This App Translates Your Photos Into Stories
If Instagram were to translate your pictures into words, what might they say? This app will tell you.
If Instagram were to translate your pictures into words, what might they say? That's (sort of) the question that self-professed language hacker Ross Goodwin has tackled in his latest provocation, word.camera. It is, as the name implies, an app that translates any image you take or upload into a pageful of words.
I've written about Goodwin's work before—he programmed an algorithm that turns text into novels, and we had him "translate" the CIA torture report into fiction. The results were interesting, if not entirely comprehensible. So last week, when he emailed me with news of his latest experiment, I was immediately piqued.
Goodwin's word.camera offers a snapshot into how machines can be taught to interpret, and even describe in human terms, the real-world environment.
I tried the app with a selfie in the office; the results were enjoyably beguiling. The first paragraph went on about my European-ness (fair enough, I am of European descent), before veering into a soliloquy about voting, politics, sin, and crime.

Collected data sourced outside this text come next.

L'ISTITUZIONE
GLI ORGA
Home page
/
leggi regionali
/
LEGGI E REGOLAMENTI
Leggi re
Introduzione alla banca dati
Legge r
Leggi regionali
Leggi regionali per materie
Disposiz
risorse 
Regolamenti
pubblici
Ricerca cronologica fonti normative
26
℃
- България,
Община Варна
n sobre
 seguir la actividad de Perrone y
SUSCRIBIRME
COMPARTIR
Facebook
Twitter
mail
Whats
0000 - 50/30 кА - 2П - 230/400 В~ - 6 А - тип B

Word.camera did seem to know that the photo was a portrait, that I was indoors, that I was wearing clothes, and that I was seated in front of a window. The rest was sort of like a horoscope—there were lines about the significance of music and protest, two things that are important to me, personally—you could read into it whatever you like, and perhaps find some seed of truth. ("The music is important to man, and the protest was made from a formal and solemn declaration of objection," the machine wrote, and it's hard to disagree!) Try it yourself, here.

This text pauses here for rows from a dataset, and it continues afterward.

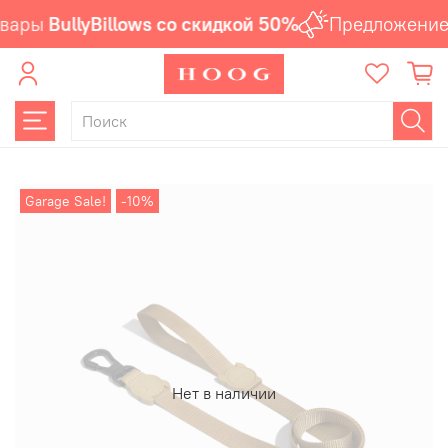
вары
BullyBillows со скидкой 50%
Предложение 
Garage Sale!
-10%
Нет в наличии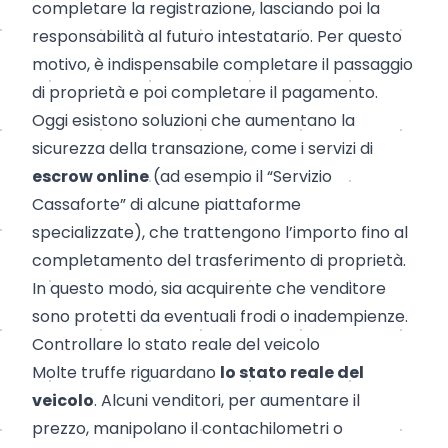
completare la registrazione, lasciando poi la
responsabilità al futuro intestatario. Per questo
motivo, è indispensabile completare il passaggio
di proprietà e poi completare il pagamento.
Oggi esistono soluzioni che aumentano la
sicurezza della transazione, come i servizi di
escrow online
(ad esempio il “Servizio
Cassaforte” di alcune piattaforme
specializzate), che trattengono l’importo fino al
completamento del trasferimento di proprietà.
In questo modo, sia acquirente che venditore
sono protetti da eventuali frodi o inadempienze.
Controllare lo stato reale del veicolo
Molte truffe riguardano
lo stato reale del
veicolo
. Alcuni venditori, per aumentare il
prezzo, manipolano il contachilometri o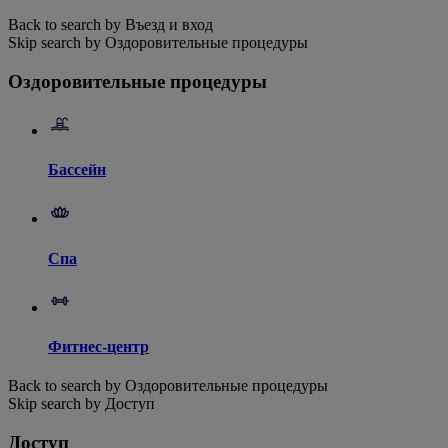
Back to search by Въезд и вход
Skip search by Оздоровительные процедуры
Оздоровительные процедуры
Бассейн
Спа
Фитнес-центр
Back to search by Оздоровительные процедуры
Skip search by Доступ
Доступ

To learn more about how the algorithm works, and what it might portend for the future of machine-human interactions, I sent Goodwin a few questions about his program.
When we think about the type of artificial intelligence we'll have in the future, we think of a robot that can describe and interact with its environment with natural language
Motherboard: What's the background here?
Ross Goodwin: I recently received a grant from the Future of Storytelling Initiative at NYU, which is funded by Google, to produce a computer generated screenplay. For the past few months, I have been thinking about how to generate text that's more cohesive and realistically descriptive, meaning that it would transition between related topics in a logical fashion and describe a scene that could realistically exist (no "colorless green ideas sleeping furiously") in order to making filming the screenplay possible.
After playing with the Clarifai API, which uses convolutional neural networks (a very smart machine learning algorithm) to tag images, it occurred to me that including photographs in my input corpus, rather than relying on text alone, could provide those qualities. word.camera is my first attempt at producing that type of generative text. At the moment, the results are not nearly as grammatically correct as I would like them to be, and I'm working on that.
What is the benefit of having a program that generates stories about pictures?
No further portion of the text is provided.